Debatedores cobram melhores meios de combate ao trabalho escravo

Em audiência pública sobre escravidão contemporânea promovida pela Comissão de Direitos Humanos e Legislação Participativa (CDH) nesta quarta-feira (3), especialistas levantaram dúvidas sobre a capacidade das empresas para enfrentar, em toda a cadeia produtiva, o trabalho escravo — conceito que inclui escravidão por dívidas e condições degradantes de trabalho.

Os debatedores também criticaram as decisões judiciais que suspenderam a inclusão de certas empresas na lista suja do trabalho escravo, editada pelo Ministério da Economia. As companhias listadas não podem receber empréstimos de bancos públicos e sofrem restrições em suas vendas.
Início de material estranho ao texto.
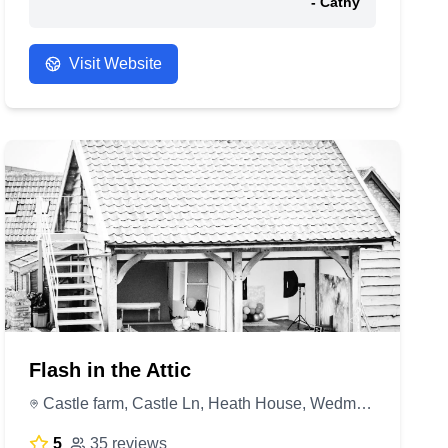
- Cathy
Visit Website
Flash in the Attic
Castle farm, Castle Ln, Heath House, Wedmore BS28 4UH, United Kingdom
5
35 reviews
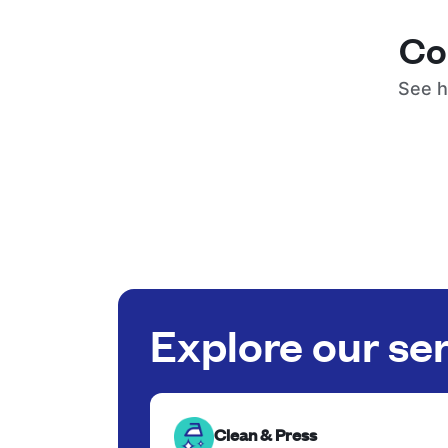
Co
See h
Explore our se
Clean & Press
O correspondente no Brasil da Fundação Thomson Reuters, Fábio Teixeira, alertou para o enfraquecimento da lista por meio de liminares concedidas por juízes que, na opinião dele, não entendem o problema do trabalho escravo.
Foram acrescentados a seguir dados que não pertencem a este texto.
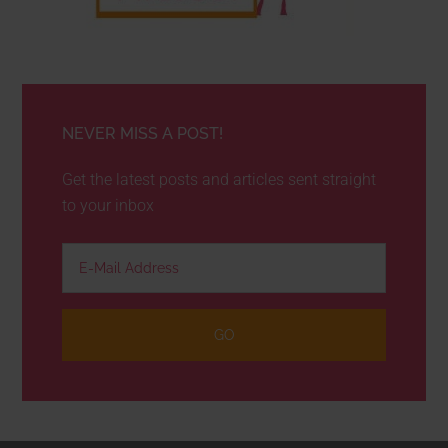
NEVER MISS A POST!
Get the latest posts and articles sent straight
to your inbox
Coordenador da Articulação dos Empregados Rurais de Minas Gerais (Adere-MG), Jorge dos Santos Filho revelou que a região do município de Carmo de Minas reúne 6% do trabalho escravo registrado na lista suja, situação que considera agravada pelo que chamou de “marketing mentiroso das multinacionais do café”. Segundo ele, as empresas não honram as certificações de boas práticas de trabalho que ostentam, pois exploram trabalho escravo, não registram trabalhadores e não fornecem equipamentos de proteção.

— Outro problema é a falta de acesso à justiça. As indenizações são baixas e muitas vezes não contribuem com a punição — avaliou, lamentando a falta de auditores fiscais para o registro de ocorrências trabalhistas.
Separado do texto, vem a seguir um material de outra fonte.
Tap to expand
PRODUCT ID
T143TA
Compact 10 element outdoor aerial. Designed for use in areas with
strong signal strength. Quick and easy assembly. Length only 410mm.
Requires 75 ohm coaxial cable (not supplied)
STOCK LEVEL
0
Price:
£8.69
Também citando o trabalho escravo na agricultura cafeeira do sul de Minas Gerais, o coordenador de desenvolvimento e direitos socioambientais da Conectas Direitos Humanos, Caio Borges, destacou a falta de acesso à informação pela sociedade como obstáculo para o combate às violações trabalhistas e para a criação de mecanismos de enfrentamento. Segundo ele, as empresas têm responsabilidade com medidas preventivas, mesmo que o Estado não esteja cumprindo sua própria legislação.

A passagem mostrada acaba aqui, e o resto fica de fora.